Wie gehst du weiter vor?


Zusatzinfo 1 (02.06.2023 / 12:20 Uhr):
So ganz sicher ist man sich im Team nicht, wie man den Zustand der Patientin einschätzen soll. Es wird damit fortgefahren, einen iv.-Zugang vorzubereiten und ein 12-Kanal EKG abzuleiten. Die Schwester der Patientin wirft ein, dass die Haut „irgendwie“ deutlich grauer sei, als sonst. Seit der Alarmierung sind 18 Minuten vergangen.

Anmerkung:
Die Wendeltreppe ist eng und führt durch eine Öffnung in der – ansonsten geschlossenen – Decke der Maisonette-Wohnung. Im neben dem Schlafzimmer gelegenen Zimmer gibt es ein großes, zur Straße ausgerichtetes Fenster.

Zusatzinfo 2 (03.06.2023 / 12:30):
Das EKG ändert die Teamdynamik sofort: man legt sich einstimmig auf STEMI bzw. OMI als Arbeitsdiagnose fest. Die Notärztin überbringt die Botschaft behutsam, die Patientin reagiert darauf adäquat und eher gefasst. Auch der Rest der Familie bleibt ruhig. Parallel wird schon rege diskutiert, ob man die Patientin die Wendeltreppe herunter gehen lassen kann. Andere Transportarten über die Treppe kommen für das Team nicht in Frage. Währenddessen beginnt der NEF-Fahrer mit der telefonischen Klinikanmeldung im Herzkatheterlabor einer der Schwerpunktversorger. Erst danach kann er sich der – mittlerweile beschlossenen – Nachforderung der Drehleiter widmen. 

Nach Etablierung des 18G iv.-Zugang (BZ = 8mmol/l = 144mg/dl) erhält die Patientin intravenös 300mg ASS, 5000 I.E. Heparin, 62,5mg Dimenhydrinat und 2mg Morphin. Zudem werden die Defi-Patches aufgeklebt, jedoch nicht mit dem Gerät konnektiert. Im EKG häufen sich bei persistierender Sinusbradykardie (~55/min) derweil ventrikuläre Extrasystolen (~1 VES pro 5 normale QRS-Komplexe). Die Rettungssanitäterin bringt das Tragetuch und begibt sich wieder zum RTW, um den Transfer vorzubereiten und die Drehleiter einzuweisen.

Anmerkung: Rekap.-Zeit an allen Extremitäten 3s. Blutdruck an beiden Armen gleich. Sprache nur leise und kraftlos; jedoch keine Dysarthrie/Aphasie. pDMS an allen Extremitäten intakt.

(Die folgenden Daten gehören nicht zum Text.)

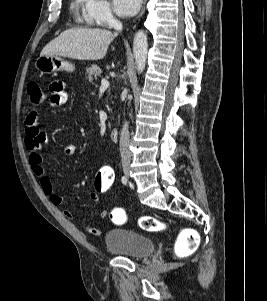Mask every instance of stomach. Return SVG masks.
Segmentation results:
<instances>
[{"instance_id":"0dacf381","label":"stomach","mask_w":267,"mask_h":301,"mask_svg":"<svg viewBox=\"0 0 267 301\" xmlns=\"http://www.w3.org/2000/svg\"><path fill=\"white\" fill-rule=\"evenodd\" d=\"M35 67L41 73L46 74L58 71L73 72L75 70V66L72 63L57 56H40L35 62Z\"/></svg>"}]
</instances>
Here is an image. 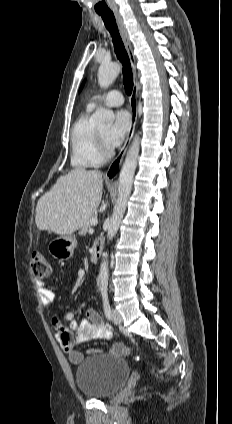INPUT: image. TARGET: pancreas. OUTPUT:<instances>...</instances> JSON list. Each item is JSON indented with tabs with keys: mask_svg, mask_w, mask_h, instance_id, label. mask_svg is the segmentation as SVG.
Segmentation results:
<instances>
[{
	"mask_svg": "<svg viewBox=\"0 0 232 424\" xmlns=\"http://www.w3.org/2000/svg\"><path fill=\"white\" fill-rule=\"evenodd\" d=\"M92 218H95L94 216H92L82 227H81V230H80V232H79V234L80 235H86V233L88 232V230L90 229V227H91V223H90V221H91V219Z\"/></svg>",
	"mask_w": 232,
	"mask_h": 424,
	"instance_id": "cf45deb5",
	"label": "pancreas"
}]
</instances>
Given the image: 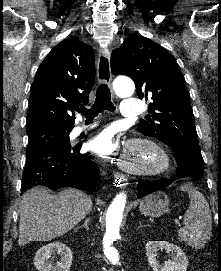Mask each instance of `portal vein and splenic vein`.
<instances>
[{"mask_svg": "<svg viewBox=\"0 0 221 271\" xmlns=\"http://www.w3.org/2000/svg\"><path fill=\"white\" fill-rule=\"evenodd\" d=\"M175 223H179V219H175Z\"/></svg>", "mask_w": 221, "mask_h": 271, "instance_id": "1", "label": "portal vein and splenic vein"}]
</instances>
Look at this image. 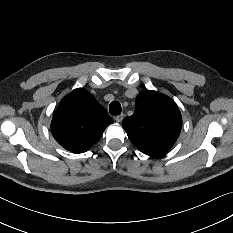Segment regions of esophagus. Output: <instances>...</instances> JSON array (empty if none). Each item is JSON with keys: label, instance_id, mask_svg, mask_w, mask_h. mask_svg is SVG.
Here are the masks:
<instances>
[{"label": "esophagus", "instance_id": "1", "mask_svg": "<svg viewBox=\"0 0 233 233\" xmlns=\"http://www.w3.org/2000/svg\"><path fill=\"white\" fill-rule=\"evenodd\" d=\"M123 118H124V114H120V115H117V116L115 117V120H116L117 122H121V121L123 120Z\"/></svg>", "mask_w": 233, "mask_h": 233}]
</instances>
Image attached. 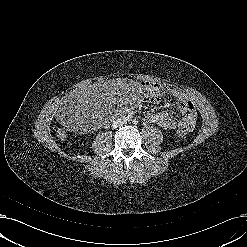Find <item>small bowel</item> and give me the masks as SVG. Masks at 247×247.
<instances>
[{
    "label": "small bowel",
    "mask_w": 247,
    "mask_h": 247,
    "mask_svg": "<svg viewBox=\"0 0 247 247\" xmlns=\"http://www.w3.org/2000/svg\"><path fill=\"white\" fill-rule=\"evenodd\" d=\"M148 84V83H144ZM158 87L160 96L167 94L173 97L178 103V109L182 114V119L173 118L168 112H151L147 114V119L154 124L166 129L186 128L188 132L193 130L196 124V113L193 102L176 86L166 83H150ZM158 99V98H157ZM156 100V99H155ZM154 101V100H151Z\"/></svg>",
    "instance_id": "small-bowel-1"
}]
</instances>
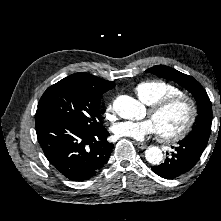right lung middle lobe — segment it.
Wrapping results in <instances>:
<instances>
[{
	"label": "right lung middle lobe",
	"instance_id": "right-lung-middle-lobe-1",
	"mask_svg": "<svg viewBox=\"0 0 221 221\" xmlns=\"http://www.w3.org/2000/svg\"><path fill=\"white\" fill-rule=\"evenodd\" d=\"M103 93L88 85L61 80L44 92L36 112L46 111L80 128L97 131L104 128L99 113Z\"/></svg>",
	"mask_w": 221,
	"mask_h": 221
}]
</instances>
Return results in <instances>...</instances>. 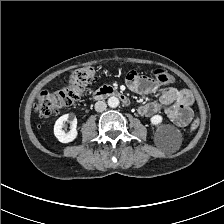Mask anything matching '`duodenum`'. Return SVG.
Wrapping results in <instances>:
<instances>
[{
	"label": "duodenum",
	"mask_w": 224,
	"mask_h": 224,
	"mask_svg": "<svg viewBox=\"0 0 224 224\" xmlns=\"http://www.w3.org/2000/svg\"><path fill=\"white\" fill-rule=\"evenodd\" d=\"M111 96L119 98L126 106L130 105L129 98L123 92L110 86H104L98 91L94 92L91 98L92 100L96 101V100H100L102 98L111 97Z\"/></svg>",
	"instance_id": "obj_1"
}]
</instances>
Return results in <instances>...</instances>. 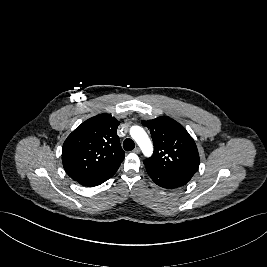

Wie denkst du über das Vorgehen des Teams? Wie machst du weiter?


Zusatzinfo 3 (04.Juni 2023 / 21:10):
Das Team bereitet auf Bitte der Notärztin 1 mg Atropin vor und lagert die Patientin auf dem Bett auf das Tragetuch um. Insgesamt wird sehr wenig kommuniziert, die einzelnen Handlungsschritte werden dennoch flüssig ausgeführt.
Der Alarm des EKG-Geräts schrillt auf! 

Hektisch werden die Kabel der EKG-Elektroden mit der Defi-Einheit konnektiert, etwa 25s nach Einsetzen der Rhythmusstörung wird erfolgreich defibrilliert. Danach zeigt sich erneut eine Sinusbradykardie (~60/min). Die Patientin wird nun auf den Boden verbracht, wo sie prompt erneut defibrilliert werden muss. Nach dem zweiten Schock ist Patientin deutlich agitiert und setzt sich auf. Das Team kann sie beruhigen, es werden 0,5mg Atropin verabreicht, woraufhin die Herzfrequenz auf ~70/min ansteigt.

Es geht in den Endspurt. Wie reagierst du? Was muss jetzt passieren?

Autor: Navid Azad

An der Notfallmedizin reizen mich ihre Vielseitigkeit, das pragmatische Arbeiten mit menschlicher Physiologie, die mentalen Aspekte des Arbeiten unter Drucks und die vielfältigen gesellschaftlichen Einblicke.

2 Kommentare zu „NERDfall Nr. 31 – Teil 1: Schwäche und Kopfweh“

  1. Uiuiui, Aortendissektion mit Verlegung der Subclavia und daraus resultierendem neurologischen Defizit weil zu wenig Blut im Hirn? Ischämiezeichen in II,III aVF als Typ 2 Myokardinfarkt auch aufgrund der Dissection? Stanford-Typ-A?